IBM z14 Mainframe: Tighter Security, Greater Capacity, New Optimizations
Today, IBM announced what we’ve all been waiting for. The z14 mainframe has been unveiled, along with several performance optimizations. We can expect to see the latest evolution of Big Iron in datacenters later this year (see the z14 mainframe announcement letter for further details).
As Compuware explained in a press release detailing its day-one support of the z14 mainframe, to the advantage of joint Compuware and IBM Z customers, “The z14’s new features, particularly greater security enabled through pervasive encryption, will help Compuware customers optimize ‘digital trust’—heightening user confidence that their sensitive data is being kept safe and secure.”
Mainframe users have long championed the platform’s unmatched securable environment. It is virtually impenetrable, unlike distributed systems. The only easy way to “hack” a mainframe is from the inside, but that’s becoming a greater concern.
Pairing the z14 mainframe’s tighter security, which Compuware says will provide “extensive encryption of data, both in-flight and at-rest,” with tools like Compuware Application Audit, which provides end-to-end visibility into privileged user behavior, companies will be able to improve safeguards against insider threats to mainframe applications and data.
Alongside improved security, “Additional hardware capacity and performance optimizations will also help customers more fully leverage their mainframes as a competitive asset,” Compuware says.

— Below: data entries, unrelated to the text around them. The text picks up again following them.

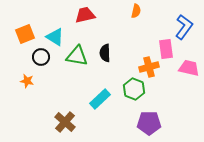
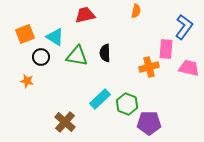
pink rectangle: rotated 12 degrees clockwise
green hexagon: moved 7 px left, 15 px down
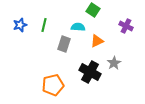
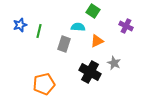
green square: moved 1 px down
green line: moved 5 px left, 6 px down
gray star: rotated 16 degrees counterclockwise
orange pentagon: moved 9 px left, 1 px up
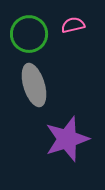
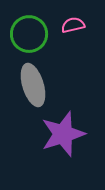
gray ellipse: moved 1 px left
purple star: moved 4 px left, 5 px up
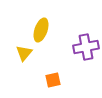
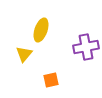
yellow triangle: moved 1 px down
orange square: moved 2 px left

The new compilers will include direct support of the new z14 hardware by use of the ARCH(12) compile option and will include exploitation of the z14 Vector Packed Decimal Facility without customer source code changes. COBOL V6.2 also includes many of the COBOL V6.1 CD – Continuous Delivery – items that were PTFs in the past six months that assisted migration from previous COBOL compilers. PL/I V5.2 also adds performance, usability and additional client requested enhancements.
IBM’s z/OS V2.3 provides the software framework to exploit the z14 and provide enablement services to COBOL and PL/I so customers can continue to modernize applications to meet their digital transformation requirements. Especially notable are the new z/OS V2.3 policy based encryption options that will enable use of pervasive encryption, without application changes, to protect customer data and meet new compliance requirements.
If the world was surprised at how modern the z13 mainframe is two years after its release in 2015, what will it think of the z14 mainframe?
With companies like Compuware proving Agile and DevOps are feasible on the mainframe, and with IBM instilling those practices directly in the platform, and synergizing them with tighter security, one need not speculate as to where the mainframe is headed as the core system of record supporting the private and public sectors’ most mission-critical apps and data in the digital age—it’s certainly not to a burial plot.